Exercise 80. [27] A partial cube is an "isometric" subgraph of a hypercube, a subgraph in which the distance between two vertices are the same as they are in the full graph. The vertices of a partial cube can therefore be labeled in such a way that the distance from $u$ to $v$ is the "Hamming distance" between $l(u)$ and $l(v)$, namely $\nu(l(u) \oplus l(v))$. Algorithm I shows that every median graph is a partial cube.
a) Find an induced subgraph of the 4-cube that isn't a partial cube. b) Give an example of a partial cube that isn't a median graph.
Verified: yes
Solve time: 2m16s
A partial cube is, by definition, a connected graph that admits an isometric embedding into a hypercube. Hence any violation of connectedness already prevents a graph from being a partial cube.
(a) An induced subgraph of $Q_4$ that is not a partial cube
Take
$$ V = {0000,,1111} \subseteq Q_4, $$
and let $G$ be the induced subgraph of $Q_4$ on $V$.
In $Q_4$, two vertices are adjacent if and only if they differ in exactly one coordinate. The Hamming distance between $0000$ and $1111$ is
$$ \nu(0000 \oplus 1111) = 4, $$
so these vertices are not adjacent in $Q_4$. Therefore the induced subgraph $G$ has no edges.
Thus $G$ consists of two isolated vertices and is disconnected. Since every partial cube must be connected, $G$ is not a partial cube.

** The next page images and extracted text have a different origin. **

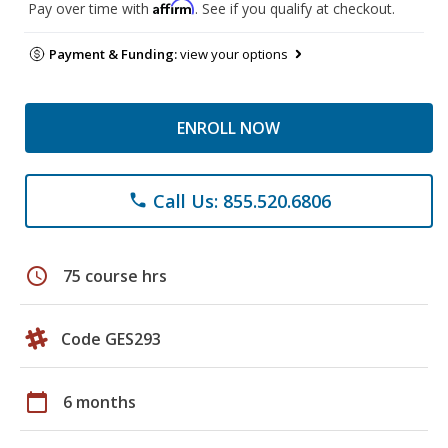
Affirm
Pay over time with
. See if you qualify at checkout.
Payment & Funding:
view your options
ENROLL NOW
Call Us: 855.520.6806
phone
schedule
75 course hrs
Code GES293
calendar_today
6 months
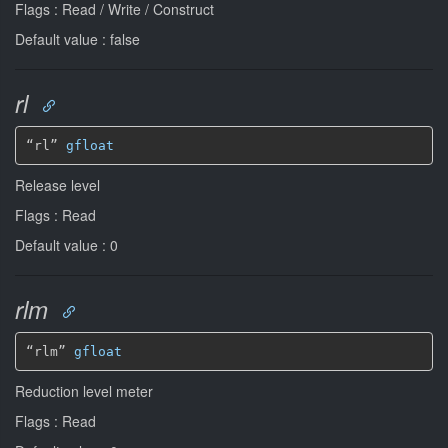
Flags : Read / Write / Construct
Default value : false
rl
“rl” 
gfloat
Release level
Flags : Read
Default value : 0
rlm
“rlm” 
gfloat
Reduction level meter
Flags : Read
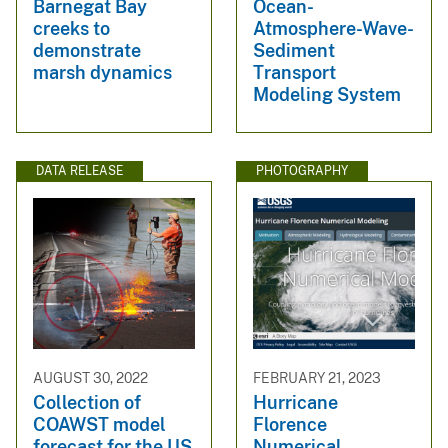
Barnegat Bay
Ocean-
creeks to
Atmosphere-Wave-
demonstrate
Sediment
marsh dynamics
Transport
Modeling System
DATA RELEASE
PHOTOGRAPHY
AUGUST 30, 2022
FEBRUARY 21, 2023
Collection of
Hurricane
COAWST model
Florence
forecast for the US
Numerical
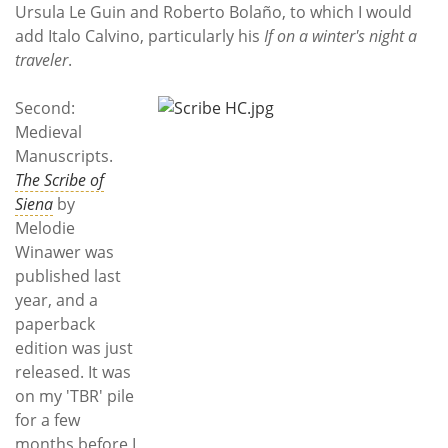
Ursula Le Guin and Roberto Bolaño, to which I would
add Italo Calvino, particularly his
If on a winter's night a
traveler
.
Second:
Medieval
Manuscripts.
The Scribe of
Siena
by
Melodie
Winawer was
published last
year, and a
paperback
edition was just
released. It was
on my 'TBR' pile
for a few
months before I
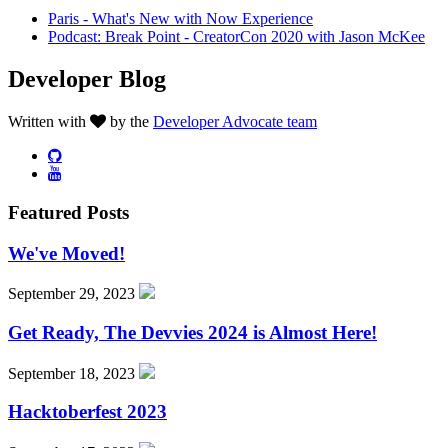
Paris - What's New with Now Experience
Podcast: Break Point - CreatorCon 2020 with Jason McKee
Developer Blog
Written with
by the
Developer Advocate team
Featured Posts
We've Moved!
September 29, 2023
Get Ready, The Devvies 2024 is Almost Here!
September 18, 2023
Hacktoberfest 2023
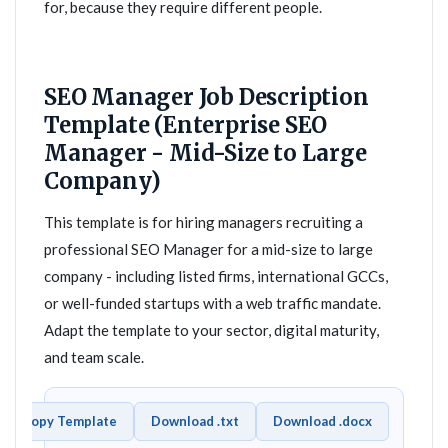
for, because they require different people.
SEO Manager Job Description
Template (Enterprise SEO
Manager - Mid-Size to Large
Company)
This template is for hiring managers recruiting a
professional SEO Manager for a mid-size to large
company - including listed firms, international GCCs,
or well-funded startups with a web traffic mandate.
Adapt the template to your sector, digital maturity,
and team scale.
Copy Template
Download .txt
Download .docx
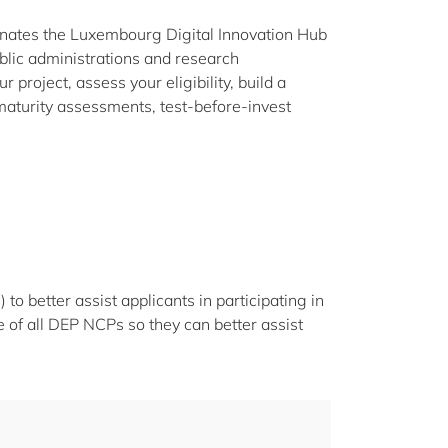
nates the Luxembourg Digital Innovation Hub
lic administrations and research
 project, assess your eligibility, build a
maturity assessments, test-before-invest
o better assist applicants in participating in
 of all DEP NCPs so they can better assist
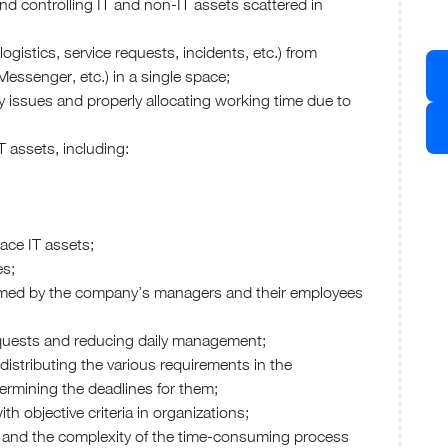
 and controlling IT and non-IT assets scattered in
logistics, service requests, incidents, etc.) from
essenger, etc.) in a single space;
ity issues and properly allocating working time due to
 assets, including:
lace IT assets;
es;
rformed by the company’s managers and their employees
requests and reducing daily management;
f distributing the various requirements in the
ermining the deadlines for them;
ith objective criteria in organizations;
s and the complexity of the time-consuming process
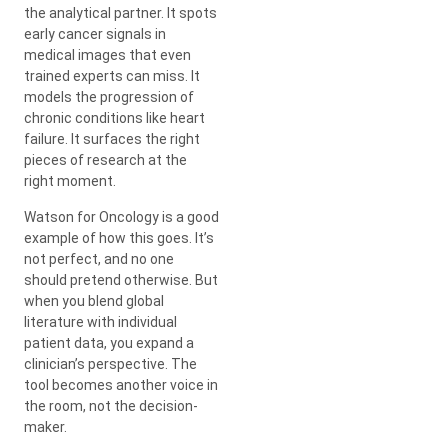
the analytical partner. It spots
early cancer signals in
medical images that even
trained experts can miss. It
models the progression of
chronic conditions like heart
failure. It surfaces the right
pieces of research at the
right moment.
Watson for Oncology is a good
example of how this goes. It’s
not perfect, and no one
should pretend otherwise. But
when you blend global
literature with individual
patient data, you expand a
clinician’s perspective. The
tool becomes another voice in
the room, not the decision-
maker.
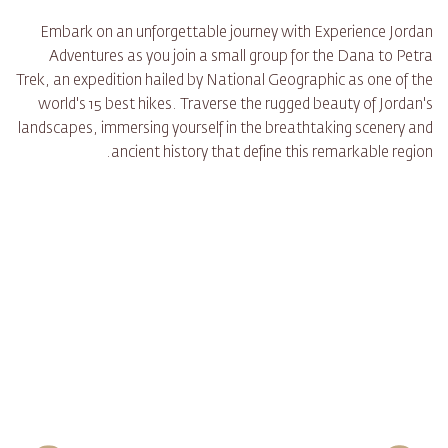
Embark on an unforgettable journey with Experience Jordan
Adventures as you join a small group for the Dana to Petra
Trek, an expedition hailed by National Geographic as one of the
world's 15 best hikes. Traverse the rugged beauty of Jordan's
landscapes, immersing yourself in the breathtaking scenery and
ancient history that define this remarkable region.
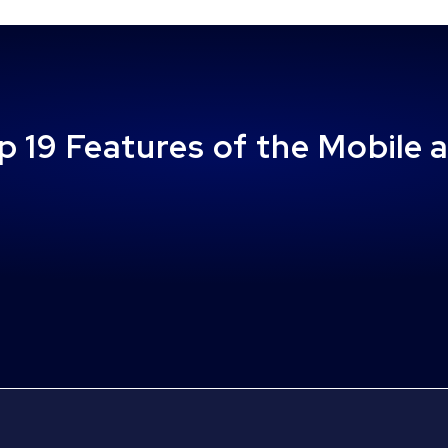
p 19 Features of the Mobile 
Disabled Veteran Tax Exemptions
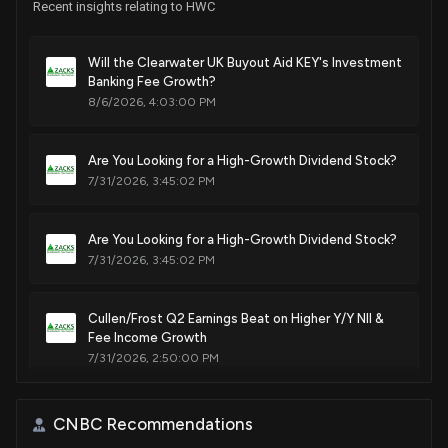
Recent insights relating to HWC
Will the Clearwater UK Buyout Aid KEY's Investment
Banking Fee Growth?
8/6/2026, 4:03:00 PM
Are You Looking for a High-Growth Dividend Stock?
7/31/2026, 3:45:02 PM
Are You Looking for a High-Growth Dividend Stock?
7/31/2026, 3:45:02 PM
Cullen/Frost Q2 Earnings Beat on Higher Y/Y NII &
Fee Income Growth
7/31/2026, 2:50:00 PM
TREE Stock Down as Q2 Earnings Miss on Higher
CNBC Recommendations
Costs, 2026 View Lowered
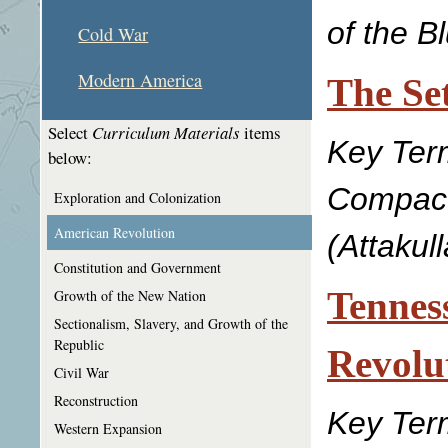
of the Bl
Cold War
Modern America
The Se
Select
Curriculum Materials
items
Key Ter
below:
Compact,
Exploration and Colonization
American Revolution
(Attakul
Constitution and Government
Tennes
Growth of the New Nation
Sectionalism, Slavery, and Growth of the
Republic
Revolu
Civil War
Reconstruction
Key Term
Western Expansion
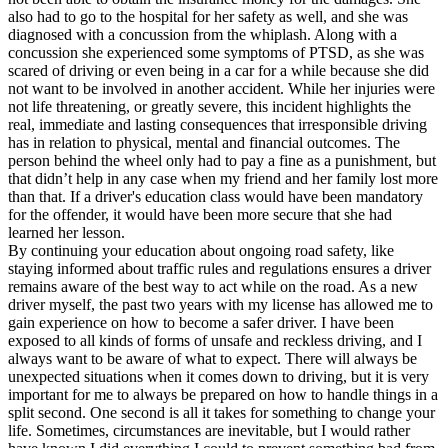
also had to go to the hospital for her safety as well, and she was
diagnosed with a concussion from the whiplash. Along with a
concussion she experienced some symptoms of PTSD, as she was
scared of driving or even being in a car for a while because she did
not want to be involved in another accident. While her injuries were
not life threatening, or greatly severe, this incident highlights the
real, immediate and lasting consequences that irresponsible driving
has in relation to physical, mental and financial outcomes. The
person behind the wheel only had to pay a fine as a punishment, but
that didn’t help in any case when my friend and her family lost more
than that. If a driver's education class would have been mandatory
for the offender, it would have been more secure that she had
learned her lesson.
By continuing your education about ongoing road safety, like
staying informed about traffic rules and regulations ensures a driver
remains aware of the best way to act while on the road. As a new
driver myself, the past two years with my license has allowed me to
gain experience on how to become a safer driver. I have been
exposed to all kinds of forms of unsafe and reckless driving, and I
always want to be aware of what to expect. There will always be
unexpected situations when it comes down to driving, but it is very
important for me to always be prepared on how to handle things in a
split second. One second is all it takes for something to change your
life. Sometimes, circumstances are inevitable, but I would rather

(b) A partial cube that is not a median graph
Let $C_6$ be the cycle graph on six vertices:
$$ v_0 - v_1 - v_2 - v_3 - v_4 - v_5 - v_0. $$
We first show that $C_6$ is a partial cube.
Label the vertices by binary strings of length $3$:
$$ \begin{aligned} v_0 &= 000,\ v_1 &= 001,\ v_2 &= 011,\ v_3 &= 010,\ v_4 &= 110,\ v_5 &= 100. \end{aligned} $$
Consecutive vertices differ in exactly one bit, so each edge of $C_6$ corresponds to a Hamming distance of $1$. Moreover, along the cycle, the graph distance between any two vertices equals their distance along this isometric embedding in the cube $Q_3$. Hence $C_6$ is an isometric subgraph of a hypercube, so it is a partial cube.
We now show that $C_6$ is not a median graph.
Consider the vertices $v_0, v_2, v_4$. Any vertex lying on shortest paths between each pair would have to simultaneously lie on geodesics in a cycle of length $6$. In $C_6$, the pairwise shortest paths between these three vertices are not simultaneously intersected by a unique vertex: there are two distinct candidates depending on direction around the cycle, and no single vertex lies on all three pairwise geodesics. Hence the median of $v_0, v_2, v_4$ does not exist uniquely.
Therefore $C_6$ is not a median graph.
Conclusion
An induced subgraph of $Q_4$ that is not a partial cube is any disconnected induced subgraph, for example ${0000,1111}$. A partial cube that is not a median graph is the 6_